[e2e] tcp connection timeout

Vadim Antonov avg at kotovnik.com
Wed Mar 1 19:18:46 PST 2006


On Wed, 1 Mar 2006, David P. Reed wrote:

> Actually, there is no reason why a TCP connection should EVER time out 
> merely because no one sends a packet over it.

The knowledge that connectivity is lost (i.e. that there's no *ability* to
send information before the need arises) is valuable.  A preemptive action
can then be taken to either alert user, or to switch to an alternative.  
Just an example (with somewhat militarized slant): it does make a lot of
difference if you know that you don't know your enemy's position, or if
you falsely think that you know where they are, and meanwhile they moved
and you simply didn't hear about it because some wire is cut.

There's also an issue of dead end-point detection and releasing the
resources allocated to such dead point (which may never come back). There
is no way to discriminate between dead end-point and an end-point which
merely keeps quiet other than using connection loss detection.

So, in practice, all useful applications end up with some kind of timeouts
(and keepalives!) - embedded in zillion protocols, mostly designed
improperly, or left to the user's manual invervention.  It makes
absolutely no sense - in a good design shared functions must be located at
the level below, so there's no replication of functionality.

What is needed is an API which lets applications to specify maximal
duration of loss of connectivity which is acceptable to them.  This part
is broken-as-designed in all BSD-ish stacks, so few people use it.

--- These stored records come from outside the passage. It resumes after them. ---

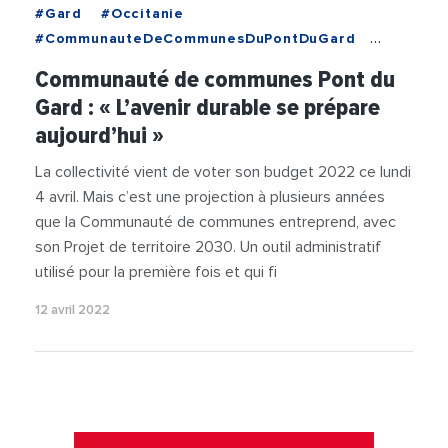
#Gard
#Occitanie
#CommunauteDeCommunesDuPontDuGard
#Economie
#EmploiFormation
#Mobilite
Communauté de communes Pont du
#Patrimoine
#Politique
#PontDuGard
Gard : « L’avenir durable se prépare
#Territoire
#Tourisme
#Videos
aujourd’hui »
La collectivité vient de voter son budget 2022 ce lundi
4 avril. Mais c’est une projection à plusieurs années
que la Communauté de communes entreprend, avec
son Projet de territoire 2030. Un outil administratif
utilisé pour la première fois et qui fi
12 avril 2022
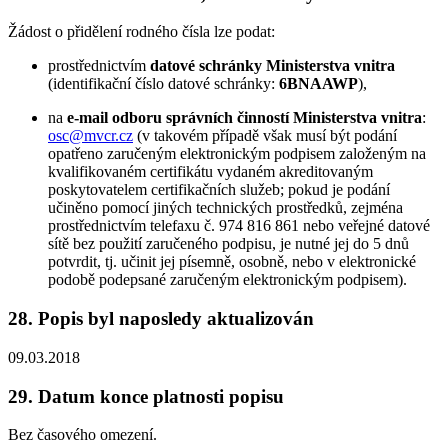
Žádost o přidělení rodného čísla lze podat:
prostřednictvím
datové schránky Ministerstva vnitra
(identifikační číslo datové schránky:
6BNAAWP
),
na
e-mail odboru správních činností Ministerstva vnitra
:
osc@mvcr.cz
(v takovém případě však musí být podání
opatřeno zaručeným elektronickým podpisem založeným na
kvalifikovaném certifikátu vydaném akreditovaným
poskytovatelem certifikačních služeb; pokud je podání
učiněno pomocí jiných technických prostředků, zejména
prostřednictvím telefaxu č. 974 816 861 nebo veřejné datové
sítě bez použití zaručeného podpisu, je nutné jej do 5 dnů
potvrdit, tj. učinit jej písemně, osobně, nebo v elektronické
podobě podepsané zaručeným elektronickým podpisem).
28.
Popis byl naposledy aktualizován
09.03.2018
29.
Datum konce platnosti popisu
Bez časového omezení.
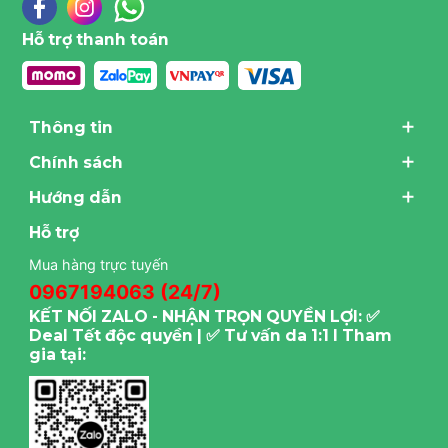
Hỗ trợ thanh toán
Thông tin
Chính sách
Hướng dẫn
Hỗ trợ
Mua hàng trực tuyến
0967194063 (24/7)
KẾT NỐI ZALO - NHẬN TRỌN QUYỀN LỢI: ✅
Deal Tết độc quyền | ✅ Tư vấn da 1:1 I Tham
gia tại:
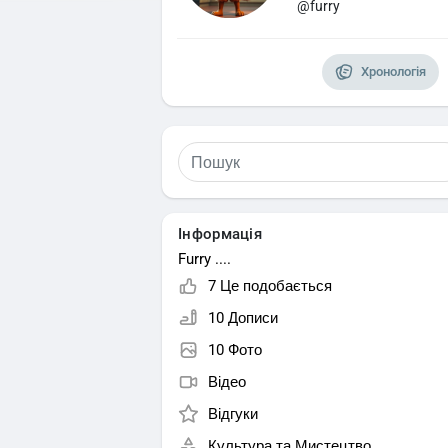
@furry
Хронологія
Інформація
Furry ....
7 Це подобається
10 Дописи
10 Фото
Відео
Відгуки
Культура та Мистецтво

Keepalives, arguably, is the crudest method for detection of loss of
connectivity, and they load the network with extra traffic and do not
provide for the fast detection of the loss.  But, because of their
crudity, they always work.

A good idea would be to fix standard socket API and demand that all TCP
stacks allow useful minimal keepalive times (down to seconds), rather than
have application-level protocol designers to implement workarounds at the
application level.

And, yes, provide the TCP stack with a way to probe the application to
check if it is alive and not deadlocked (that being another reason to do
app-level keepalives).

Some tap to the routing system which, in turn, obtains link status from
the underlying hardware with its quick detection of loss of carrier would
be the best, but it also is complicated.  A limited form of it (i.e.  
shutting down TCP session when a directly attached interface carrying them
goes down for longer than their timeouts) could be useful.

The same kind of mentality (i.e. if a lower level is broken, just dump the
problem into application developers laps) gave us the IPv4->IPv6
application portability issues (by not hiding domain name to transport
address conversions) and many other bogosities, so any sizeable software
project nowadays includes mandatory work on "OS abstraction" layer which
attempts to hide the ugliness - and you still have to produce new binaries
every time something changes underneath.

There's a rule of thumb: you cannot get rid of the complexity, but you can
move it around. If it stays in one place, it is manageable. If you move it
so that it is replicated in many places, it always comes to bite you in
the back.

Keep keepalives in one place, puh-leeease.